- What to do -
Exactly reproduce the lines from the line bearing "Copy item path (441, 52)" through the end of the listing, inclusive of both; pictures are to be omitted.

- Input data -
* * * * * * *
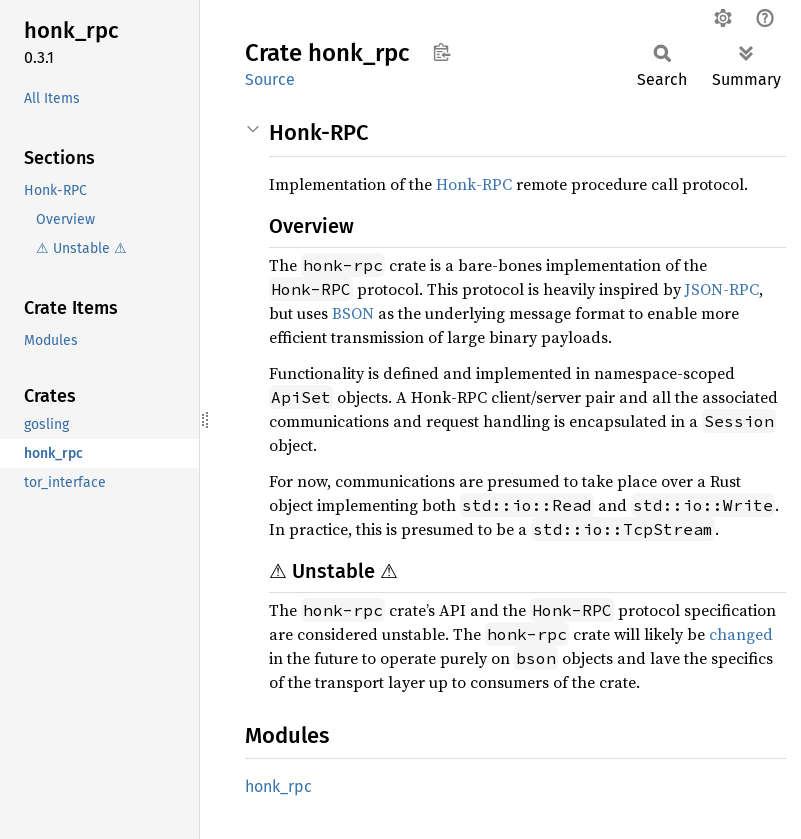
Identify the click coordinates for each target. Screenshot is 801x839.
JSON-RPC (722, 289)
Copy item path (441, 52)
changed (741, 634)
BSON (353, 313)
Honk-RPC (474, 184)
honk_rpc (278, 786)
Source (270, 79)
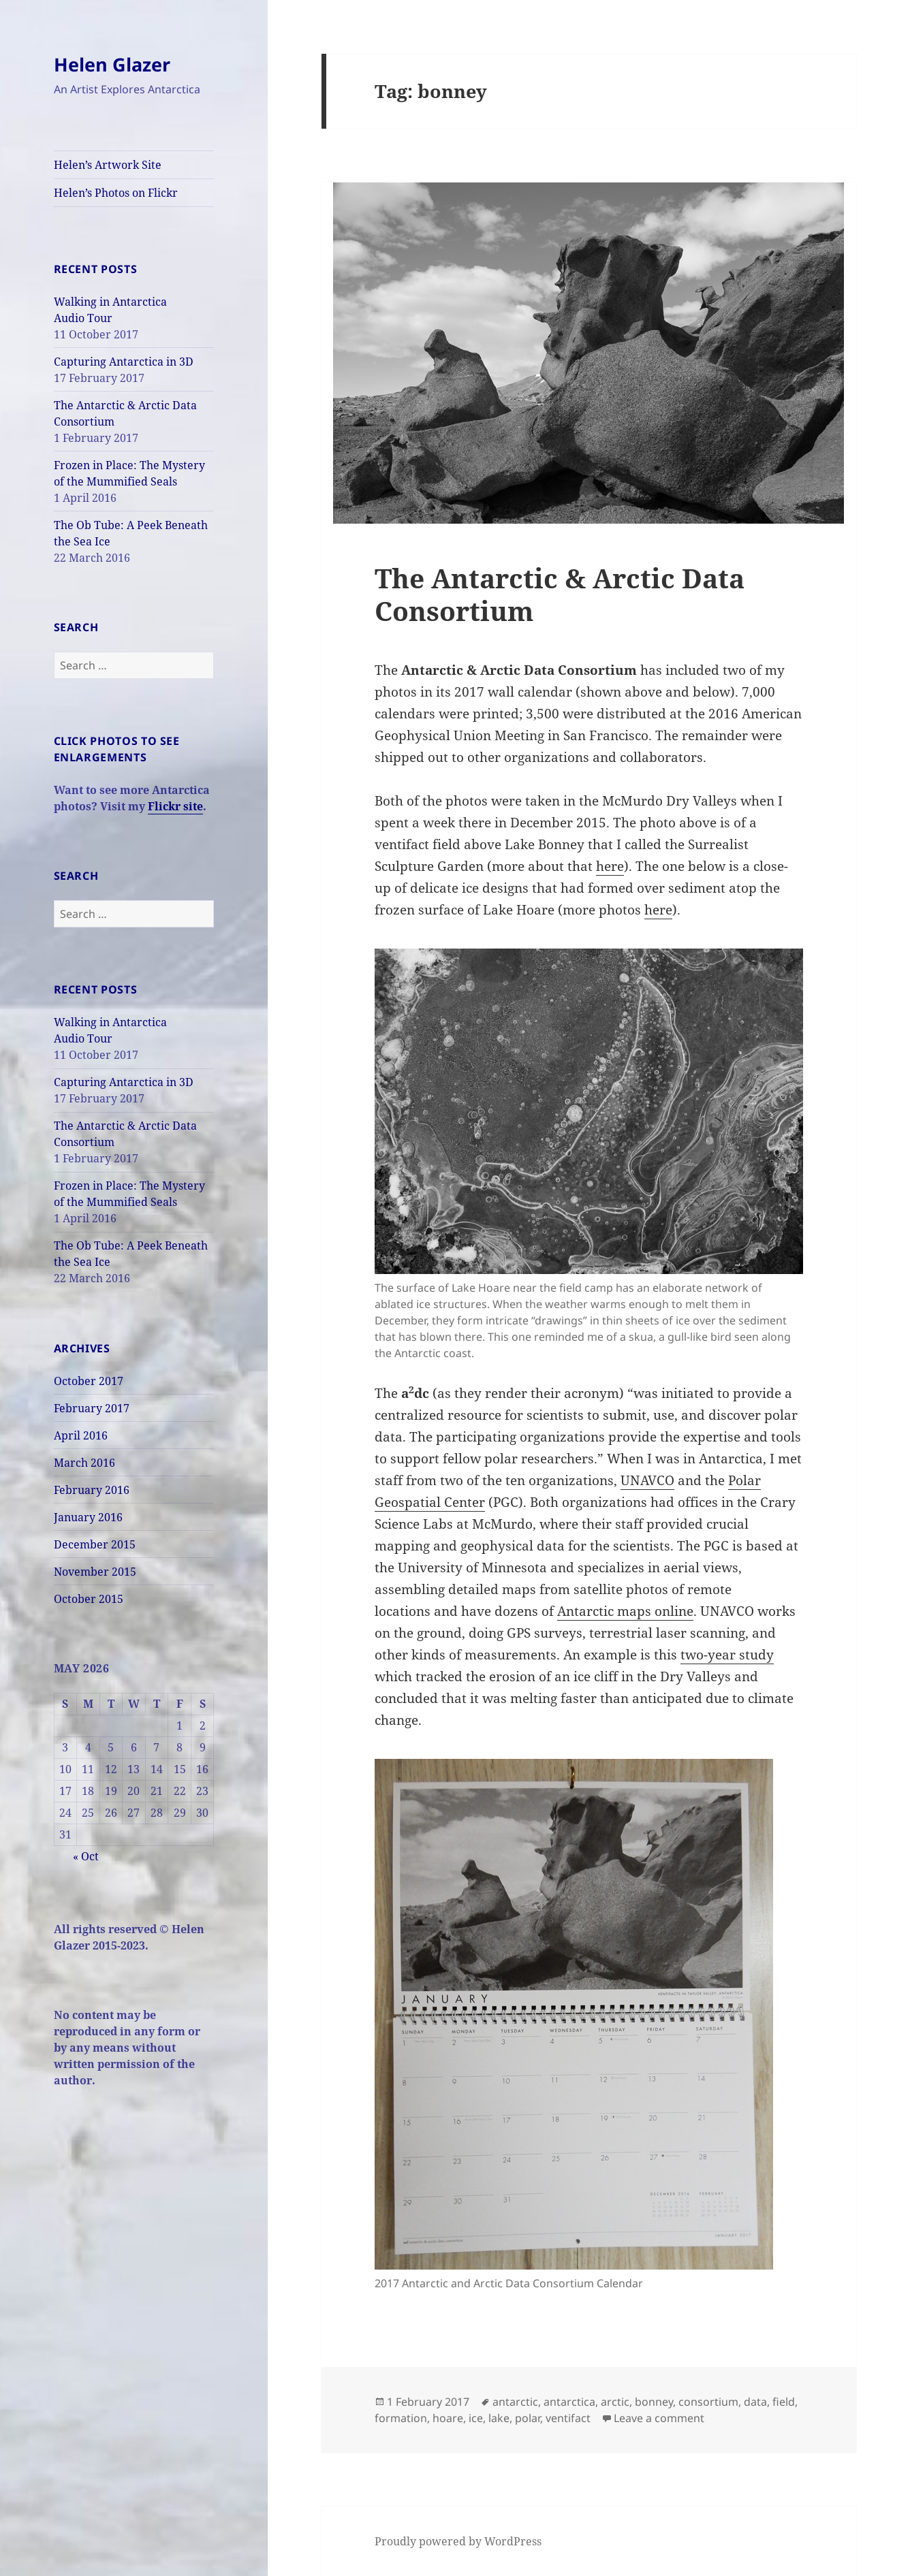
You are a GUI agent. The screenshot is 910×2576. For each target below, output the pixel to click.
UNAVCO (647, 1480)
* * * * * * *
- Your solution -
Copy item path (441, 52)
changed (741, 634)
BSON (353, 313)
Honk-RPC (474, 184)
honk_rpc (278, 786)
Source (270, 79)
You are a GUI agent. The screenshot is 910×2576. For each target below, output the pixel to click.
UNAVCO (647, 1480)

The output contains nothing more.